INSERM 1052, CNRS 5286, Centre Léon Bérard, Cancer Research Centre of Lyon, Université de Lyon, Université Claude Bernard Lyon 1, Lyon, France.
LabEx DEVweCAN, Université de Lyon, Lyon, France.
Cancer Sci. 2022 Jul;113(7):2214-2223. doi: 10.1111/cas.15389. Epub 2022 May 24.

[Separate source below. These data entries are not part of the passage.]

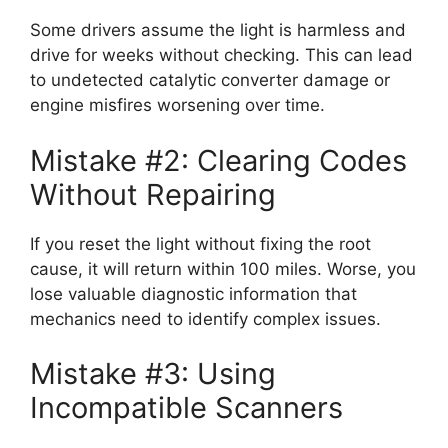
Some drivers assume the light is harmless and
drive for weeks without checking. This can lead
to undetected catalytic converter damage or
engine misfires worsening over time.
Mistake #2: Clearing Codes
Without Repairing
If you reset the light without fixing the root
cause, it will return within 100 miles. Worse, you
lose valuable diagnostic information that
mechanics need to identify complex issues.
Mistake #3: Using
Incompatible Scanners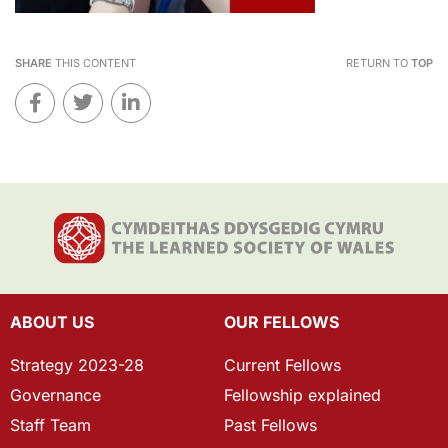
SHARE
THIS CONTENT
RETURN TO
TOP
ABOUT US
OUR FELLOWS
Strategy 2023-28
Current Fellows
Governance
Fellowship explained
Staff Team
Past Fellows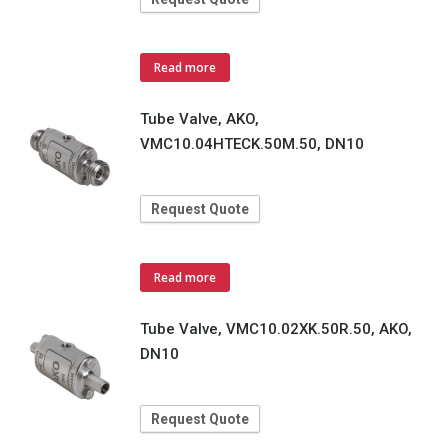
Read more
Tube Valve, AKO,
VMC10.04HTECK.50M.50, DN10
Request Quote
Read more
Tube Valve, VMC10.02XK.50R.50, AKO,
DN10
Request Quote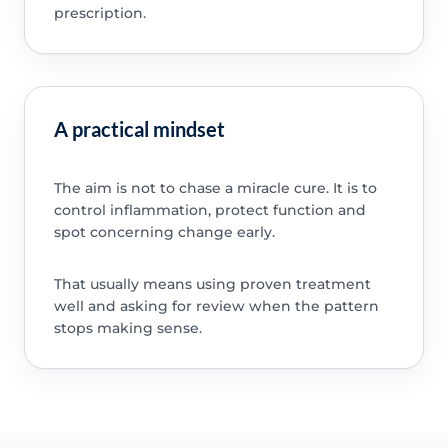
prescription.
A practical mindset
The aim is not to chase a miracle cure. It is to
control inflammation, protect function and
spot concerning change early.
That usually means using proven treatment
well and asking for review when the pattern
stops making sense.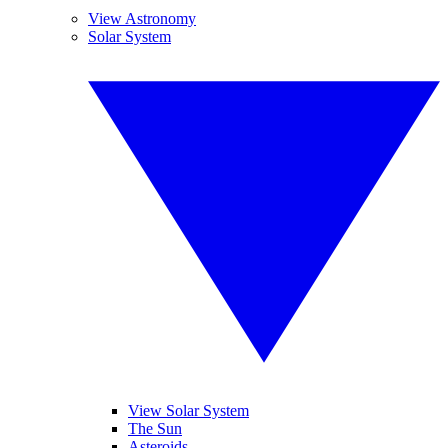
View Astronomy
Solar System
View Solar System
The Sun
Asteroids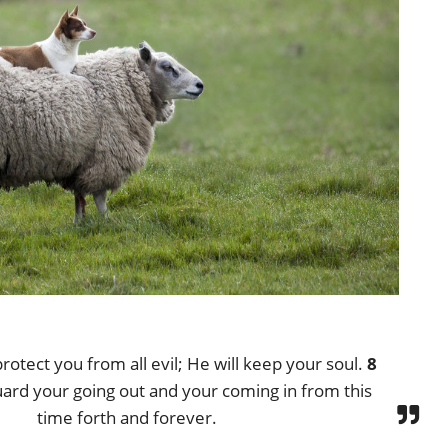
rotect you from all evil; He will keep your soul.
8
uard your going out and your coming in from this
time forth and forever.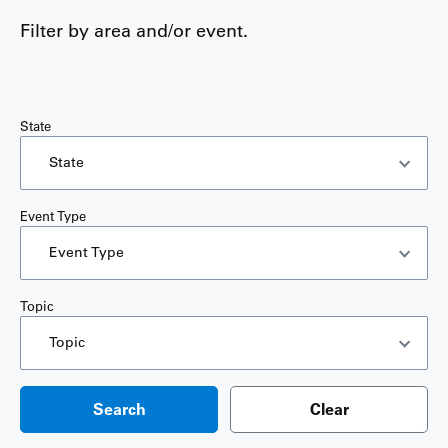
Filter by area and/or event.
State
State
Event Type
Event Type
Topic
Topic
Search
Clear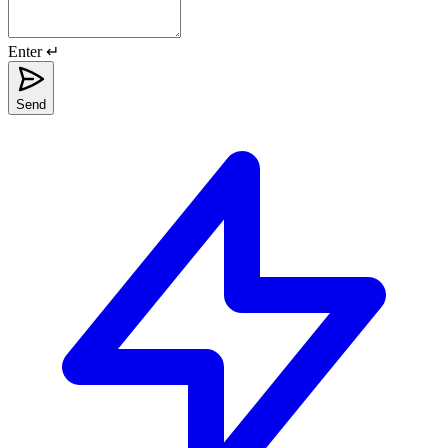
Enter ↵
Send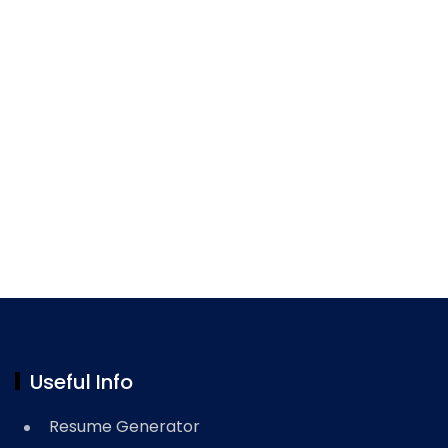
Useful Info
Resume Generator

Numerous epithelial-mesenchymal transition (EMT) characteristics have now been demonstrated to participate in tumor development. Indeed, EMT is involved in invasion, acquisition of stem cell properties, and therapy-associated resistance of cancer cells. Together, these mechanisms offer advantages in adapting to changes in the tumor microenvironment. However, recent findings have shown that EMT-associated transcription factors (EMT-TFs) may also be involved in DNA repair. A better understanding of the coordination between the DNA repair pathways and the role played by some EMT-TFs in the DNA damage response (DDR) should pave the way for new treatments targeting tumor-specific molecular vulnerabilities, which result in selective destruction of cancer cells. Here we review recent advances, providing novel insights into the role of EMT in the DDR and repair pathways, with a particular focus on the influence of EMT on cellular sensitivity to damage, as well as the implications of these relationships for improving the efficacy of cancer treatments.
目前已经证实,许多上皮-间充质转化(EMT)特征参与了肿瘤的发展。事实上,EMT 参与了癌细胞的侵袭、获得干细胞特性和与治疗相关的耐药性。这些机制共同为适应肿瘤微环境的变化提供了优势。然而,最近的研究结果表明,EMT 相关转录因子(EMT-TFs)也可能参与 DNA 修复。更好地理解 DNA 修复途径之间的协调以及一些 EMT-TFs 在 DNA 损伤反应(DDR)中的作用,应该为针对肿瘤特异性分子脆弱性的新治疗方法铺平道路,从而选择性地破坏癌细胞。在这里,我们回顾了最近的进展,为 EMT 在 DDR 和修复途径中的作用提供了新的见解,特别关注 EMT 对细胞对损伤敏感性的影响,以及这些关系对提高癌症治疗效果的意义。